I. Sample letter to the Honduran government (Use as-is or adapt.)
The Honorable Hugo Noe Pino
Dear Ambassador Noe Pino:
On August 30, anti-riot police attacked maquiladora workers at Continental Park in La Lima with tear gas and clubs. Many workers were hurt and taken to hospitals. The workers had refused to go to work, in a show of support for Kimi workers who were peacefully demonstrating outside the Continental Park gates.
I deplore this excessive use of violence against unarmed workers. For nearly three years workers at the Kimi maquiladora in Continental Park in Honduras have sought economic justice and dignity. In March of this year they finally obtained the only collective bargaining agreement in the park. Since then, however, they have been subject to threats to close the factory and move it to Buffalo and a failure by management to abide by the contract.
On August 18 the workers went on strike in protest against management's continuing refusal to respect the collective bargaining agreement.
Given the long struggle of the Kimi workers to obtain a collective bargaining agreement, it appears that Kimi management has provoked this confrontation. While the workers are trying to negotiate a resolution, Kimi is refusing to do so and instead is seeking to effectively destroy the union by removing its leadership.
We respectfully urge the Honduran government to use every means at its disposal to mediate a resolution between management and the union, to ensure that Kimi abides by its legally-binding collective bargaining agreement and to ensure that the basic rights of all maquila workers at Continental Park are respected.

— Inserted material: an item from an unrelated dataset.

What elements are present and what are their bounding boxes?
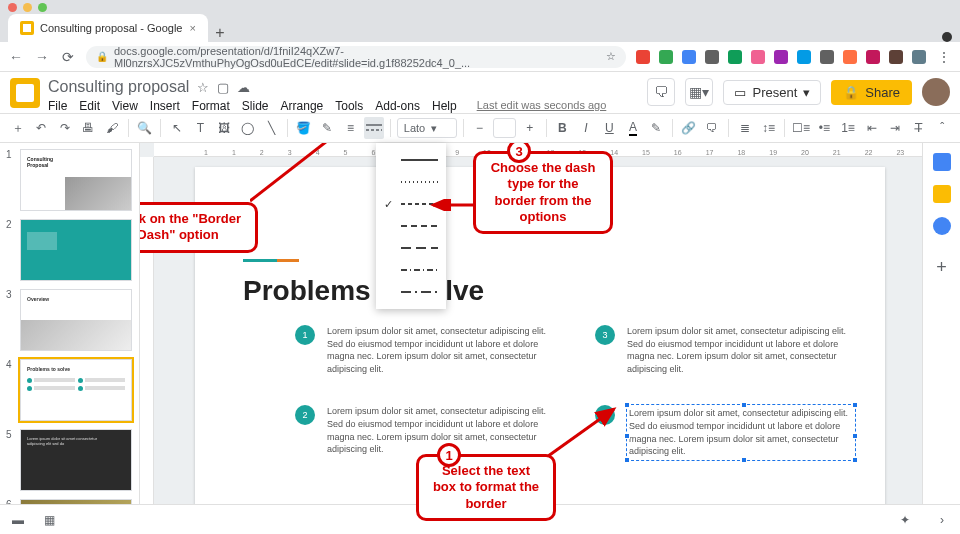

For a brief time, it had appeared that Continental Park and its tenant Kimi were in the process of becoming an example of a free trade zone where basic rights would be respected, offering itself as a model for U.S. customers and U.S. companies that are increasingly concerned about the conditions under which apparel for the U.S. market is made. Now, this is in doubt.
As you know, the U.S. Congress is considering new trade benefits for Central America's maquiladora sector and many people are watching the Kimi situation and Continental Park for evidence that workers can exercise their basic rights. I hope that it can be a positive example rather than a negative one.
II. Draft letter to the Korean government (Use as-is or adapt.)
Dear Ambassador Lee:
I write to you about an urgent matter involving a Korean-owned maquiladora in Honduras.
On August 30, workers at the Continental Park in Lima, Honduras were attacked by Honduran anti-riot police with tear gas and clubs. In support of striking workers at the Kimi plant - which, like most of the factories in the park, is Korean-owned - workers from the other factories had refused to go to work in the Park.
The Kimi workers were striking in protest against the company's refusal to honor a collective bargaining agreement signed with the Kimi union in March, 1999. The company had twice broken off negotiations initiated to resolve this situation and has provoked the workers to strike to win respect for their basic rights.
Following this violent confrontation, Kimi managers met with the union on August 30 and August 31 but stated that they have refused to negotiate unless the union's leadership is fired . These terms are, of course, unacceptable to the union.
Kimi is also saying that other Korean operators in the park will leave if the Kimi union leadership is not fired.
We respectfully urge your government to: (1) urge Kimi management to sit down and negotiate an acceptable resolution of this matter; and (2) urge the other Korean operators in Continental Park to immediately issue a public statement that they respect the rights of their workers and welcome the return of the Kimi workers, the union and its leaders. Thank you for your consideration of my views.